Tech experts on Friday said that the technology industry remains a lucrative option for South African school leavers, especially given the shortage of tech skills within the country.
With matric results now out, young people across South Africa are looking to figure out what career they should pursue. Basic Education Minister Angie Motshekga announced that the national matric pass rate had increased from 75.1 percent in 2017 to 78.2 in 2018, with Gauteng leading the provinces followed by the Free State.
Experts say that young people can attain digital and technology skills without having to go through traditional universities, and the technology space is desperate for locally-grown talent.
Glenn Gillis, chief executive and founder of Sea Monster Entertainment — an animation, gaming and augmented reality business based in Cape Town — said even if school leavers do not want to pursue a career in technology, they would do well to ensure that they have some digital skills when they enter the workplace.
“The great thing for any young person wanting to get into the technology space is that it’s constantly evolving, meaning that there are always new avenues to explore. You only have to look at the recent explosion of Augmented Reality and Virtual Reality to see this,” Gillis said.
Gillis said that means demand for people skilled in them will only grow, especially in developing markets like South Africa.
“At present, the best way to get into these spaces is to build on a good coding foundation with experimentation and online courses.

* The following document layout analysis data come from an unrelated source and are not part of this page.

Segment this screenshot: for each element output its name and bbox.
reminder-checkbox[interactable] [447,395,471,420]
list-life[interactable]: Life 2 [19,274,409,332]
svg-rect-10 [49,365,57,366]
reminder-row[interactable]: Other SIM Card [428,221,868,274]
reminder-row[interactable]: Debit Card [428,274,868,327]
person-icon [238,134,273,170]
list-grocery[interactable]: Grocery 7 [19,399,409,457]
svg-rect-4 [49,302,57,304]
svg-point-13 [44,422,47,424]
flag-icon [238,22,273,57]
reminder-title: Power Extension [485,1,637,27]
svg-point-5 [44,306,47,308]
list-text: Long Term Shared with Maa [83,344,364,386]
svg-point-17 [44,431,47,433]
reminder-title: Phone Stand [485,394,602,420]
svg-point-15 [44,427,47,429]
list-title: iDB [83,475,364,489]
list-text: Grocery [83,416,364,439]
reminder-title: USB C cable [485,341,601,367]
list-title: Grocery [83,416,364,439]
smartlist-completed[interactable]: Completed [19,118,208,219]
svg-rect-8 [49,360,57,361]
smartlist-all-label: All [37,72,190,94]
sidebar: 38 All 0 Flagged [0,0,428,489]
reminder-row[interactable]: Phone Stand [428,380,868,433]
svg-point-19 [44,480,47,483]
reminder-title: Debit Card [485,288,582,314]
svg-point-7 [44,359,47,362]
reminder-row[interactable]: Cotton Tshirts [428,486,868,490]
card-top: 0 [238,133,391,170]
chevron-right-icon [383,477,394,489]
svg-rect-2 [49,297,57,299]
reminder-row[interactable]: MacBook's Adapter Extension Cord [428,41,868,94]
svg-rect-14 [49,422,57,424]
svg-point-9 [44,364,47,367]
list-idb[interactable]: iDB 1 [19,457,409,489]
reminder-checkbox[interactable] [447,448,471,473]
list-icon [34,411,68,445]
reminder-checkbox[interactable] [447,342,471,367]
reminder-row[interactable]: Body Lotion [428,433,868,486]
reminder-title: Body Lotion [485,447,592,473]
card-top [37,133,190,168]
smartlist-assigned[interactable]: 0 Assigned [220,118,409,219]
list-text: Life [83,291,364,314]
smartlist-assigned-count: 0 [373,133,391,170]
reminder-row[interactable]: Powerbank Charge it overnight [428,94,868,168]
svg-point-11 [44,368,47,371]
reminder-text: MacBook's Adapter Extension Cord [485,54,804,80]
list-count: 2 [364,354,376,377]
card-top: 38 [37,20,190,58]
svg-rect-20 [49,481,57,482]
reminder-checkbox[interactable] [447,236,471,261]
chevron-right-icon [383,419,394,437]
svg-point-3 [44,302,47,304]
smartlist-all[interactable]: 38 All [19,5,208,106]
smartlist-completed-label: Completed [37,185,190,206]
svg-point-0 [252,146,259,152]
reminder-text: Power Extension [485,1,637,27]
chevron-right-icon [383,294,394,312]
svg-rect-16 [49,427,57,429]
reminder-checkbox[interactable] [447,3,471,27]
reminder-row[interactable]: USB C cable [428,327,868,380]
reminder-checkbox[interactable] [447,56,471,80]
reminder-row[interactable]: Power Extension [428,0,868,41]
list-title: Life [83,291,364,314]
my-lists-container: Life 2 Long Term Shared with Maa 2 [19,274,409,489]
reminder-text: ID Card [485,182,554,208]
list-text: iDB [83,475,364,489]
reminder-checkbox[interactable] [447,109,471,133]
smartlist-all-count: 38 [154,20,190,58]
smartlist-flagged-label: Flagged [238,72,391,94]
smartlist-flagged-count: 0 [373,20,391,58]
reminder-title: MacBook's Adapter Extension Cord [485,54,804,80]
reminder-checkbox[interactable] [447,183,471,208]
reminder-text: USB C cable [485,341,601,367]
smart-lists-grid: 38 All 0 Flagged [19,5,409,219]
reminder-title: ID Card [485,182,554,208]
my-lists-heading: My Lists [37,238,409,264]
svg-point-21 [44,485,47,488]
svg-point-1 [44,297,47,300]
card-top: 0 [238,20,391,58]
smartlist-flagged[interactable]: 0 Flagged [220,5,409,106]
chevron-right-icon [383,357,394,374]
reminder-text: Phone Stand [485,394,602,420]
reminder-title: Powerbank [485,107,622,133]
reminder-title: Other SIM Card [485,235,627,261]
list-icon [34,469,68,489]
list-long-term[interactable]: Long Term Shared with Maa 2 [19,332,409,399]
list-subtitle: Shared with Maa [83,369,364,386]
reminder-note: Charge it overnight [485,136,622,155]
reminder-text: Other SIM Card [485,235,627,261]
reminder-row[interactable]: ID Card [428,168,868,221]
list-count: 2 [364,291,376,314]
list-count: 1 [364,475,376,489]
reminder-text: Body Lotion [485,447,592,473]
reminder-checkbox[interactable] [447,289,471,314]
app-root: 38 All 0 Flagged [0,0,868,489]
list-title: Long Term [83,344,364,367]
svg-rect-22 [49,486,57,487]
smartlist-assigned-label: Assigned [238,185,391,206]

That said, opportunities are starting to emerge in the formal space, most notably with UWC’s Postgraduate Diploma in e-Skills with Immersive Technologies,”
Mich Atagana, head of communications and public affairs for South Africa at Google, said school leavers need to prepare for a more technologically- and digitally-led future, regardless of the career fields high school leavers wish to pursue.
“As we move closer to the fourth industrial revolution, South Africa is in need of a technologically skilled workforce and digitally-based economic expansion. It’s very important that young people prepare for these changes while they still have time,” Atagana said.
Recognizing that traditional learning institutions are not always accessible to young South Africans, Google has launched several initiatives aimed at providing them with the skills they need to compete in the contemporary workplace.
“At Google, we strongly believe in empowering young people through our wide range of accessible programmes. For example, Grow with Google is an initiative that allows members of the public to freely receive the best training Google has to offer in order to grow their skills, careers and businesses.”
“In the same vein, Digital Skills for Africa is a programme that offers free Google courses to put users firmly on the path to becoming digital experts. They can choose the digital skills they want to develop, learn at their own pace, track their progress and even receive accredited certification to boost their CVs.”